WHAT YOU NEED TO DO ▸ Each line of the data below from the one holding "معالجة البيانات على" to the one holding "قانونيإشعار", inclusive, is to be reproduced exactly; no other line belongs in the answer.

------------------------------------

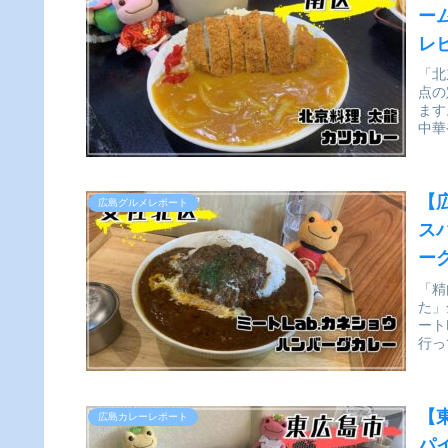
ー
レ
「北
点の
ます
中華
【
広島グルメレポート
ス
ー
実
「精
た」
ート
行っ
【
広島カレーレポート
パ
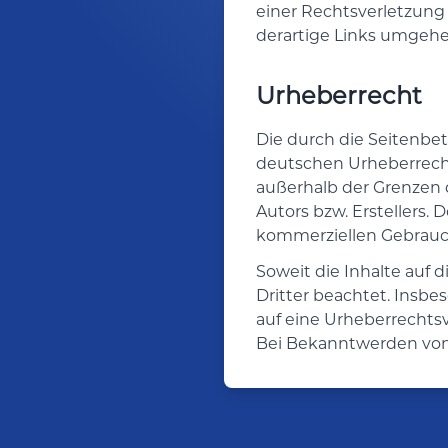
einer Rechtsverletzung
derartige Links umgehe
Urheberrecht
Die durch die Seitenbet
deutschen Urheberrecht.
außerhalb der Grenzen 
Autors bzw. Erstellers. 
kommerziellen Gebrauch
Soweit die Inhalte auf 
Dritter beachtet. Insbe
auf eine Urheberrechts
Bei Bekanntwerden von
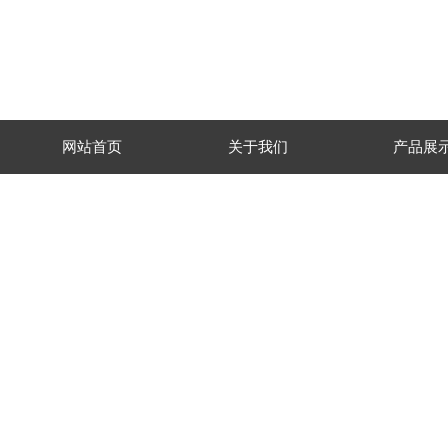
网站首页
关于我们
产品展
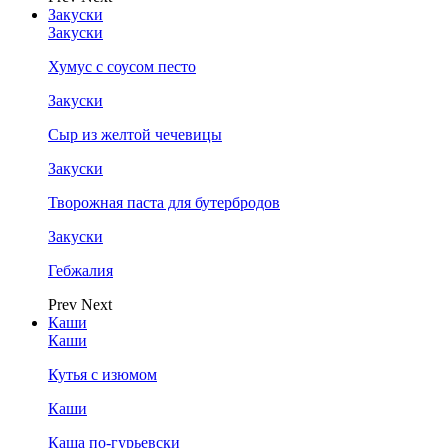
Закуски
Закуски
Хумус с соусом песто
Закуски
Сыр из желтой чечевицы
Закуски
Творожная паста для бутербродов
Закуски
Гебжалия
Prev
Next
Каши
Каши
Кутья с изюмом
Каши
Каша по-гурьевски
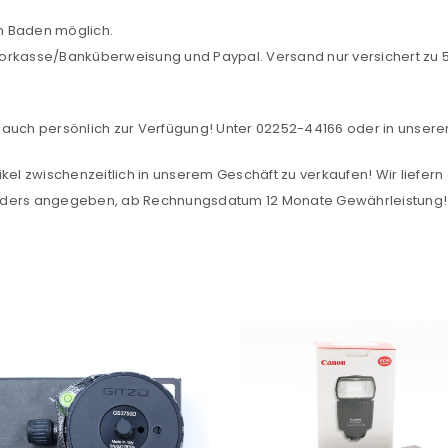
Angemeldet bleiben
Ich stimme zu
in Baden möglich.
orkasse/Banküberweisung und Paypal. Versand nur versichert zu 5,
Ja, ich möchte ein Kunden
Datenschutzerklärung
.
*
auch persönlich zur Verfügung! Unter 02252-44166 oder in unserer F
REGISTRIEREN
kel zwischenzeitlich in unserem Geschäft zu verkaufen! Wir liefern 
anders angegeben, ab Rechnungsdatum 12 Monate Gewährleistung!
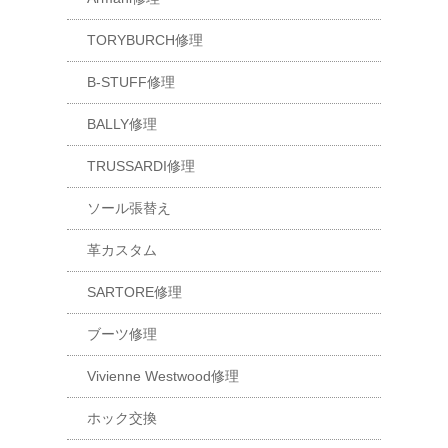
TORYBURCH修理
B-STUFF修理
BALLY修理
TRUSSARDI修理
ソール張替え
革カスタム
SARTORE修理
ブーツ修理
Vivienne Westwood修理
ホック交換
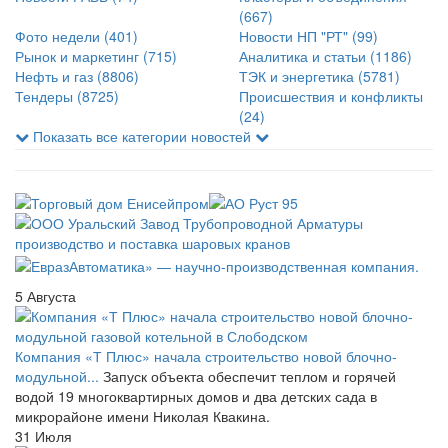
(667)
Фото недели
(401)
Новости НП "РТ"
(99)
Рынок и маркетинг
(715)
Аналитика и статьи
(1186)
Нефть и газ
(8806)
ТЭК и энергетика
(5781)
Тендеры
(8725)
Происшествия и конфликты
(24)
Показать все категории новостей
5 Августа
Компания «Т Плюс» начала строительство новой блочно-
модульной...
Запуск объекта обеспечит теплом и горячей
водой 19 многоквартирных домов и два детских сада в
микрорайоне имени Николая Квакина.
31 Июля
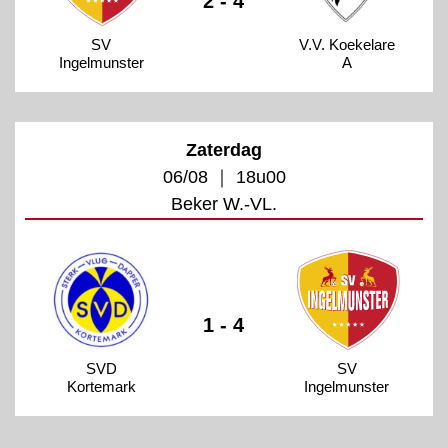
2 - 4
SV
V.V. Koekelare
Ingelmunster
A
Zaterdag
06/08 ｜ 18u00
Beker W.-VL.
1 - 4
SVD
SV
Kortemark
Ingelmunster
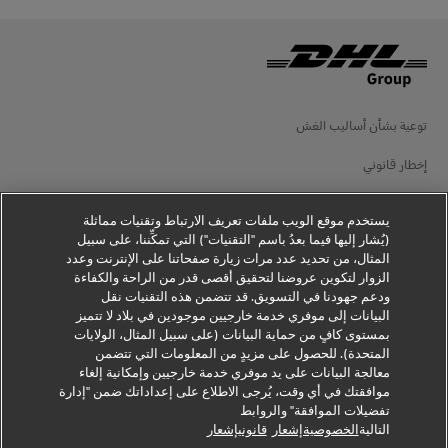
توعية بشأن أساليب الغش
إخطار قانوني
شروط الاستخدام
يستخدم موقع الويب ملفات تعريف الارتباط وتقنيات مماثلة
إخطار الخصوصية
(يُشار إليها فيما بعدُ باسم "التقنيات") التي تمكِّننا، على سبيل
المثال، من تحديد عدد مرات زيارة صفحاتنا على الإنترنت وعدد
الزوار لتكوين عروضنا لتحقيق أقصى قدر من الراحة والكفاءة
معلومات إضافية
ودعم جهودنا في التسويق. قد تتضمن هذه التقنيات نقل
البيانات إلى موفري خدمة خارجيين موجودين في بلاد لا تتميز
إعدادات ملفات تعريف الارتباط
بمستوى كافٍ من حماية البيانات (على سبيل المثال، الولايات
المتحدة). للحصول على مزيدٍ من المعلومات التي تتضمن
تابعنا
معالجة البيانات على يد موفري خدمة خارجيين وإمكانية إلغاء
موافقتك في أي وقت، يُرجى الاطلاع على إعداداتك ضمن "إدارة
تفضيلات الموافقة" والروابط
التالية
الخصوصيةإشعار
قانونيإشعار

------------------------------------

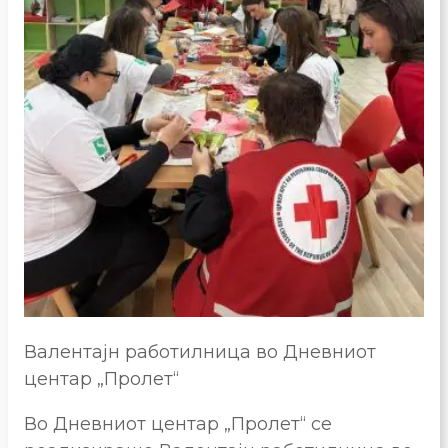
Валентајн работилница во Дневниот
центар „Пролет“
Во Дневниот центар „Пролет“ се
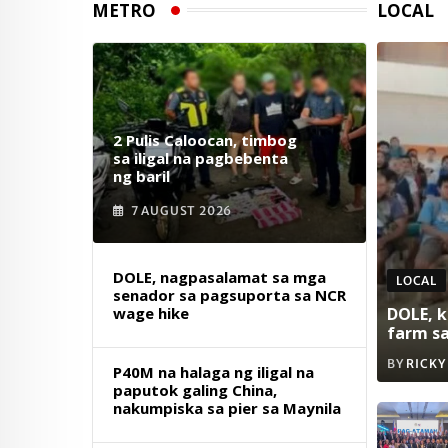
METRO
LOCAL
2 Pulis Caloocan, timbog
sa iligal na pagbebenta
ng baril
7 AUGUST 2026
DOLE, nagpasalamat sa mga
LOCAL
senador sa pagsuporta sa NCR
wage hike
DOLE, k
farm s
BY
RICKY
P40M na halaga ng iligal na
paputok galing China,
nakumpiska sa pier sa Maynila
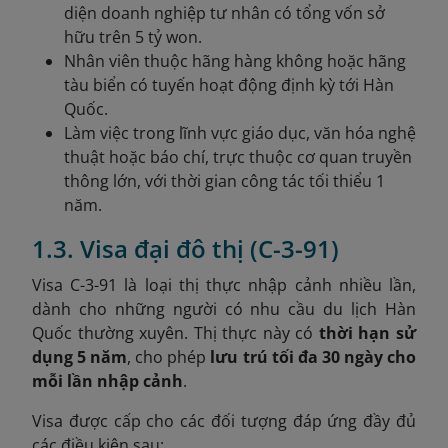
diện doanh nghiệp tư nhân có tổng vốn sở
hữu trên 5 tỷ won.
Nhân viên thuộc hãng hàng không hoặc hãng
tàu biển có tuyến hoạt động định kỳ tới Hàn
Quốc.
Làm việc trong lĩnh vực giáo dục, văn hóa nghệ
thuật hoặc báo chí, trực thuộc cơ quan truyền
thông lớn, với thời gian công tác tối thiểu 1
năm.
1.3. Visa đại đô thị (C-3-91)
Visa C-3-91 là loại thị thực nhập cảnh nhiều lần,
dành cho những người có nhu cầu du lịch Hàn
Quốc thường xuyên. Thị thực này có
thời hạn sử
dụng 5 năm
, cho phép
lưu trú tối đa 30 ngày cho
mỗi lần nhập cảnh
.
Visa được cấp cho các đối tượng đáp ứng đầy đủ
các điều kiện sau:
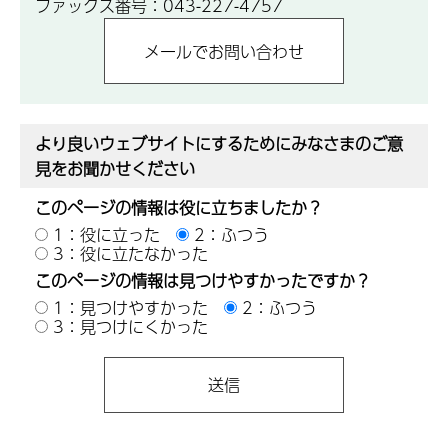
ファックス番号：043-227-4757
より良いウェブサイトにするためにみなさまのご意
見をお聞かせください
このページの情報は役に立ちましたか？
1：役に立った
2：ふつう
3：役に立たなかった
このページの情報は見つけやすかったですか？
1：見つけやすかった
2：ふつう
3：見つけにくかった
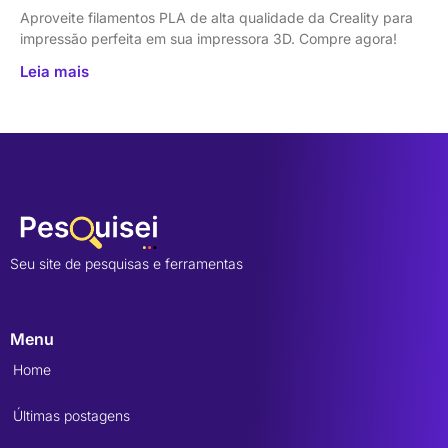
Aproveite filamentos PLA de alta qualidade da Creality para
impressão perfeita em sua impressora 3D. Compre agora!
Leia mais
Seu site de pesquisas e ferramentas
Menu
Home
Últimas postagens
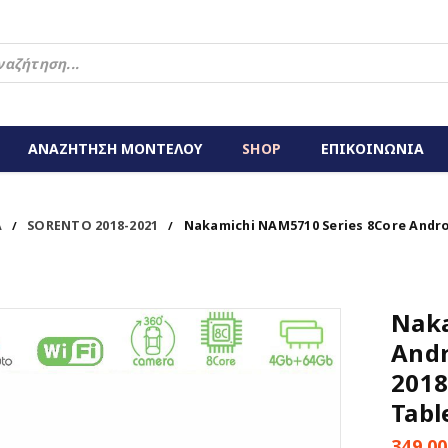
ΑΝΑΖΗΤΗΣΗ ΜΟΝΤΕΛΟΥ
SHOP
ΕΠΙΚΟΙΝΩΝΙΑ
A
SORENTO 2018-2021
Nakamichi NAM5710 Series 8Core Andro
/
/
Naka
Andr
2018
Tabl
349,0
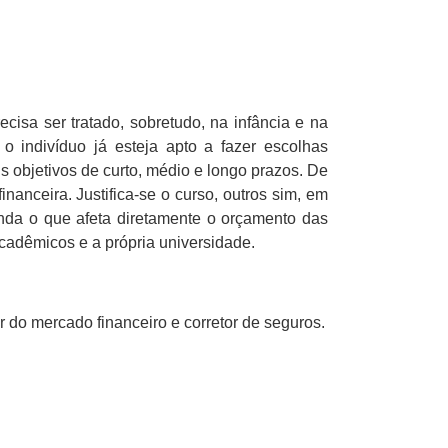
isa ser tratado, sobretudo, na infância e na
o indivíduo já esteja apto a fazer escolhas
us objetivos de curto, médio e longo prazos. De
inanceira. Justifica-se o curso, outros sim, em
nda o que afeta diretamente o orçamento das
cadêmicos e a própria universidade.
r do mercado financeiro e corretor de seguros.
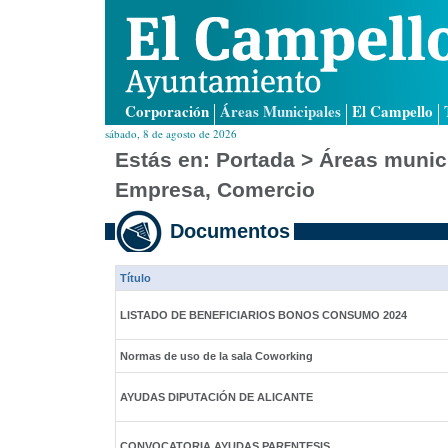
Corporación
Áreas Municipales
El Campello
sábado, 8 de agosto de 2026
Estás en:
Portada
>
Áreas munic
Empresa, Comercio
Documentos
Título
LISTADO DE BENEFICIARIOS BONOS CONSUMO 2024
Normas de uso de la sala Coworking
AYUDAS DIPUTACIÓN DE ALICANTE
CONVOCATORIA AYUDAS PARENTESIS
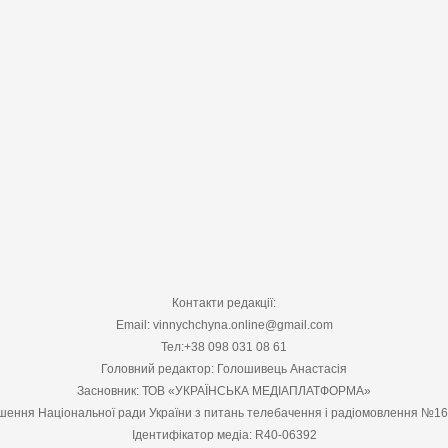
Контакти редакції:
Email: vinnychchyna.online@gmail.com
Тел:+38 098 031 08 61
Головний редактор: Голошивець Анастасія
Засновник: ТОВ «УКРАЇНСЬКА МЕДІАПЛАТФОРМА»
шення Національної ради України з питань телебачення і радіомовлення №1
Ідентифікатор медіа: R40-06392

------------------------------------

WRITTEN SOLUTION ▸
معالجة البيانات على يد موفري خدمة خارجيين وإمكانية إلغاء
موافقتك في أي وقت، يُرجى الاطلاع على إعداداتك ضمن "إدارة
تفضيلات الموافقة" والروابط
التالية
الخصوصيةإشعار
قانونيإشعار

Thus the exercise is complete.